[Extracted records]
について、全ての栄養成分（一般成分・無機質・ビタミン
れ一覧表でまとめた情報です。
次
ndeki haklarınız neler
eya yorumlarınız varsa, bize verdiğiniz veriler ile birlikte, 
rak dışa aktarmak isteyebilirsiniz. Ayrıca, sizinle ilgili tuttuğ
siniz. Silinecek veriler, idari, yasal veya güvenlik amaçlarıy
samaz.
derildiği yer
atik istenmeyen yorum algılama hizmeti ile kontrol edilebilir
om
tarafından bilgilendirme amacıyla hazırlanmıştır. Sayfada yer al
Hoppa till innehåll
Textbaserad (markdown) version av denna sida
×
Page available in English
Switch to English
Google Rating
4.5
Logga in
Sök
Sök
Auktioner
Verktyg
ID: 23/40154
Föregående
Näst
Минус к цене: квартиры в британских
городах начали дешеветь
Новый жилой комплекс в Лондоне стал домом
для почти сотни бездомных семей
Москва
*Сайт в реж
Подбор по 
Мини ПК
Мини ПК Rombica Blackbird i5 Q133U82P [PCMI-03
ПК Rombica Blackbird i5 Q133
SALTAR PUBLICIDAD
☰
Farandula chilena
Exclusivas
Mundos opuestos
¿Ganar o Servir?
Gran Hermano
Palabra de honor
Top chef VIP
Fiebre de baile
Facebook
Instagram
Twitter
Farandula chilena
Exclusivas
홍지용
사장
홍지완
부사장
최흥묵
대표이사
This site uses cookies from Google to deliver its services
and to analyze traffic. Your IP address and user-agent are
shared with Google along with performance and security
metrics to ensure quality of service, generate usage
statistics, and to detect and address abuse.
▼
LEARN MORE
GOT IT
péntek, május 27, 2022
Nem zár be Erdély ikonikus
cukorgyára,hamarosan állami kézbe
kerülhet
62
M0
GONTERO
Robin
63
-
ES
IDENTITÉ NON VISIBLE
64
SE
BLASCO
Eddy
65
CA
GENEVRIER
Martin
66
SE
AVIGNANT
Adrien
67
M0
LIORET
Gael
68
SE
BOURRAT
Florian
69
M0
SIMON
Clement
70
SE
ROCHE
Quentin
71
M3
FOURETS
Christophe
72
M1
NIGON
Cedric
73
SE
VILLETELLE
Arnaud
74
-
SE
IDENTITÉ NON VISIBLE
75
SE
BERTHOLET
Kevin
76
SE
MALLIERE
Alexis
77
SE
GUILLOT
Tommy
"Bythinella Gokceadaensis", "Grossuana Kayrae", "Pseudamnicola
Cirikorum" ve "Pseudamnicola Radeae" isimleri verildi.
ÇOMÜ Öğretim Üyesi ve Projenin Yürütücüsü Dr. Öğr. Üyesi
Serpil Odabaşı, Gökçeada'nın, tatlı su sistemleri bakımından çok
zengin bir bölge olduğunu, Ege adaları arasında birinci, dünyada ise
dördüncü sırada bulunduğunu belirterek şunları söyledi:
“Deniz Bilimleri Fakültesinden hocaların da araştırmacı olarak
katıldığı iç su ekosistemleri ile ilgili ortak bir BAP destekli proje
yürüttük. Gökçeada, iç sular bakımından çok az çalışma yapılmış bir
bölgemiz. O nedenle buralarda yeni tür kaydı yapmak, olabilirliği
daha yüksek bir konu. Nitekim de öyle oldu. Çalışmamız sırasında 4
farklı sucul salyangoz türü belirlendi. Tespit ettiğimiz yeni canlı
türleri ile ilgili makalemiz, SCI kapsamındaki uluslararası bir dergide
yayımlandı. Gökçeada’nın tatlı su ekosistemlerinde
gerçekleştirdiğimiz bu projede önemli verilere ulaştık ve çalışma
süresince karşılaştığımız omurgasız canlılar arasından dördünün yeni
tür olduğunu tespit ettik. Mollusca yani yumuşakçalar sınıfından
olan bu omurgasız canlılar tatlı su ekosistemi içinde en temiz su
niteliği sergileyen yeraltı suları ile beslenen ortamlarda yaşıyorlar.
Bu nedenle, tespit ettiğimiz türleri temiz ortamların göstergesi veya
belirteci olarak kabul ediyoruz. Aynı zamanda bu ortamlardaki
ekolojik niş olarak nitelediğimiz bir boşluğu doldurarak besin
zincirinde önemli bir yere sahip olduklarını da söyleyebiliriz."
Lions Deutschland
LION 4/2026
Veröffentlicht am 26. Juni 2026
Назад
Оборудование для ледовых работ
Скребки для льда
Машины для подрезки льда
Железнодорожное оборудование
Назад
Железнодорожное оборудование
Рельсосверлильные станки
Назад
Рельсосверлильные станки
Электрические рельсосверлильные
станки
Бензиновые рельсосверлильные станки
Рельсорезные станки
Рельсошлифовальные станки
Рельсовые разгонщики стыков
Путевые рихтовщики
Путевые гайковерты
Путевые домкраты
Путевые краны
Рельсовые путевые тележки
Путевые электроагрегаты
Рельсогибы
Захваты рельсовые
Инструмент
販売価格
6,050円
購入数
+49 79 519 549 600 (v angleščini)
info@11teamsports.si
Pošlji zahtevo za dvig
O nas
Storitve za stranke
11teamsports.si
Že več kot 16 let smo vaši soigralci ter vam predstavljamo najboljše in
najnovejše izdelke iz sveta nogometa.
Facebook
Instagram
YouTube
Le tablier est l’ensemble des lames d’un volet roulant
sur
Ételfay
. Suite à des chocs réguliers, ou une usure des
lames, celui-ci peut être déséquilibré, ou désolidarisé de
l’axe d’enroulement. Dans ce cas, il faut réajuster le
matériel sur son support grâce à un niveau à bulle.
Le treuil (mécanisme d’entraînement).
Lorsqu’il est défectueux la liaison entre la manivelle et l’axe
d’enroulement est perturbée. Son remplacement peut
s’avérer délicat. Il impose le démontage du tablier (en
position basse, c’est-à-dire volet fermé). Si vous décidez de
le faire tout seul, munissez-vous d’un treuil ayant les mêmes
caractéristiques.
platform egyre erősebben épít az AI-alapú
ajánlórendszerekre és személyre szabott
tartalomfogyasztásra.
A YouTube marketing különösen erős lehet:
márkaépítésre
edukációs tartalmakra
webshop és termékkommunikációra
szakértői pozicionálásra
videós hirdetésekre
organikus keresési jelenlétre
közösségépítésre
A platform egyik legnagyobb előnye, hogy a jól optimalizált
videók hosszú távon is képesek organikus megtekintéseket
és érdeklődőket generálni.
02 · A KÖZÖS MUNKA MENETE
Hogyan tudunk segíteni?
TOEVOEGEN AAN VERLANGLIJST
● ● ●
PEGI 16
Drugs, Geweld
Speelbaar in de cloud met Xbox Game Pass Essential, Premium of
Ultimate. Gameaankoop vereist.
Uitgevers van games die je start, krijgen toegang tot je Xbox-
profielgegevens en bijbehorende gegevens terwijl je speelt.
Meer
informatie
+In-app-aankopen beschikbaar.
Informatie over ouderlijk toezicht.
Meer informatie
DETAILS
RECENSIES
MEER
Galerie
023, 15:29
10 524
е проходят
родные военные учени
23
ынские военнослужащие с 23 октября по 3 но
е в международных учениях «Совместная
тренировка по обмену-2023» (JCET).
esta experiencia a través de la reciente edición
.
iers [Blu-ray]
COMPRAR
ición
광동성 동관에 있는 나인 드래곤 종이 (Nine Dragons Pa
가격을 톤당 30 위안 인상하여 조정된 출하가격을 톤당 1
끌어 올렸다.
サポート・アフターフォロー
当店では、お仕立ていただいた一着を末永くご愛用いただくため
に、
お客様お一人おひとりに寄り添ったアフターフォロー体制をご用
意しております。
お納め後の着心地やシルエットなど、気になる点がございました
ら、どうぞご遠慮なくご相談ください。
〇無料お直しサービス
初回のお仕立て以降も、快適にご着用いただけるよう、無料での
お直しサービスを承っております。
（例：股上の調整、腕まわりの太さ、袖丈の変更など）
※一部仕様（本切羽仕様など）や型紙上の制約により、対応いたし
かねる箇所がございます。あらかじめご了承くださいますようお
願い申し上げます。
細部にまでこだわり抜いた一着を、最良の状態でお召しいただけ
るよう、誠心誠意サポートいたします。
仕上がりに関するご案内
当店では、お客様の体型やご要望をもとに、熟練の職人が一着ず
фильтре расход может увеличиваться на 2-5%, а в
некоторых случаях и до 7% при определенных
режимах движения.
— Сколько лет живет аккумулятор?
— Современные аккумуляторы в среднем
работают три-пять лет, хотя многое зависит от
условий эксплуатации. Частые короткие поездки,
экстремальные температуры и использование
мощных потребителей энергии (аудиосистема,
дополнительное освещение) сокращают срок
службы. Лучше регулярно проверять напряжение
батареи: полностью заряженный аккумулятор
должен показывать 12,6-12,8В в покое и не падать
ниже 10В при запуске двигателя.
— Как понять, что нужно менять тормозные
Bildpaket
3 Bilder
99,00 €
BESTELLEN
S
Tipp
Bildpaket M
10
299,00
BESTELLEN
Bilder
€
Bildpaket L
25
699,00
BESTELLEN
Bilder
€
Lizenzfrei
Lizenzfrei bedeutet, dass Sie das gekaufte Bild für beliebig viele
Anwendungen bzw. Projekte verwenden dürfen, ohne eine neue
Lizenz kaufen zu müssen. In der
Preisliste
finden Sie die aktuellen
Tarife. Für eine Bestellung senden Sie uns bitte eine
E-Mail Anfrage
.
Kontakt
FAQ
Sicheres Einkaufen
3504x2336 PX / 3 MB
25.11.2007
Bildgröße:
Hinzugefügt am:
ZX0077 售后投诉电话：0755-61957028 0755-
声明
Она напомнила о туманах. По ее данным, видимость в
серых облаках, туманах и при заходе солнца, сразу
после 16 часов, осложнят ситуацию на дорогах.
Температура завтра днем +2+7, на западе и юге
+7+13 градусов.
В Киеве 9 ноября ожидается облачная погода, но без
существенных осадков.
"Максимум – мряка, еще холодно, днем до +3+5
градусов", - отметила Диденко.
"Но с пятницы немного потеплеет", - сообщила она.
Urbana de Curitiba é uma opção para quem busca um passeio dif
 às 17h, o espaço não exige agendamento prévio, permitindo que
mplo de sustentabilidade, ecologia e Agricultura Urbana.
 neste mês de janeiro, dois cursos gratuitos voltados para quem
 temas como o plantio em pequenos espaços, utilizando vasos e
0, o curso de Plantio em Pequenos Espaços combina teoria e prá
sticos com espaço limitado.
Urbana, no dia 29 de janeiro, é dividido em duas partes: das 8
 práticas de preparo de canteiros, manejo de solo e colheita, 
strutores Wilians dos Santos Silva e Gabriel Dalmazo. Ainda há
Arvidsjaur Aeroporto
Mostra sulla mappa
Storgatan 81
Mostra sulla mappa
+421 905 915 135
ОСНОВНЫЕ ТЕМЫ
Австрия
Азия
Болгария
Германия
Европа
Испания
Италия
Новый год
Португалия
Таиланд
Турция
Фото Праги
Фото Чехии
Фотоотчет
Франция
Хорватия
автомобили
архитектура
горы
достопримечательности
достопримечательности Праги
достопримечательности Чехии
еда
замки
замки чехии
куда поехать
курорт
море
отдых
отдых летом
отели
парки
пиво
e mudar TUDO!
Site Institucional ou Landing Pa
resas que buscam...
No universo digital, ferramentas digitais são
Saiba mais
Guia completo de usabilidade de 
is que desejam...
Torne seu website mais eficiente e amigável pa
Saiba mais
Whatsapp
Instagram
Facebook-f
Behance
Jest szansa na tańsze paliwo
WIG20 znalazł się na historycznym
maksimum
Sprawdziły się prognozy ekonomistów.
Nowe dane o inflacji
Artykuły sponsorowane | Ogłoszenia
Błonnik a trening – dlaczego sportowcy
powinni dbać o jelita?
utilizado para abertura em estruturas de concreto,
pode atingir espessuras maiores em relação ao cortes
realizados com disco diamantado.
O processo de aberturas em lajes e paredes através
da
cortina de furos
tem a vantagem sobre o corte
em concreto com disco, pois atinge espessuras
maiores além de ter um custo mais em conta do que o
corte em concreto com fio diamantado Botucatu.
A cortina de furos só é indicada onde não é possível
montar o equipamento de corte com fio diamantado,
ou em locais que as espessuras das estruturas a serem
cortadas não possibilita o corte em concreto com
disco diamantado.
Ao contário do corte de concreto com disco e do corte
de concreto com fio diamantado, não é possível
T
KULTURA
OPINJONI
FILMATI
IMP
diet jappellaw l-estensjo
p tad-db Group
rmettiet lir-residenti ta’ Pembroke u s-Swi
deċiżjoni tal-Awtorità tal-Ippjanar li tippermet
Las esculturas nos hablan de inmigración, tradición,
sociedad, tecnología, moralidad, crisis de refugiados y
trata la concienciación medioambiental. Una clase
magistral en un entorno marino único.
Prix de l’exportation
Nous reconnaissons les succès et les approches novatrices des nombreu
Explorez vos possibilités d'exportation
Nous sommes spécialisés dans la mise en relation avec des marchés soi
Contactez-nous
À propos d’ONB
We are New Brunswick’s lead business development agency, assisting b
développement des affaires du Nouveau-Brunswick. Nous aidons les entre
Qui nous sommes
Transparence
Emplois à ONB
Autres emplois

* WORK INSTRUCTIONS:
Wherever the string "YouTube" appears in the data above, copy the line it sits in.

* RESPONSE TO THE TASK:
YouTube
A YouTube marketing különösen erős lehet:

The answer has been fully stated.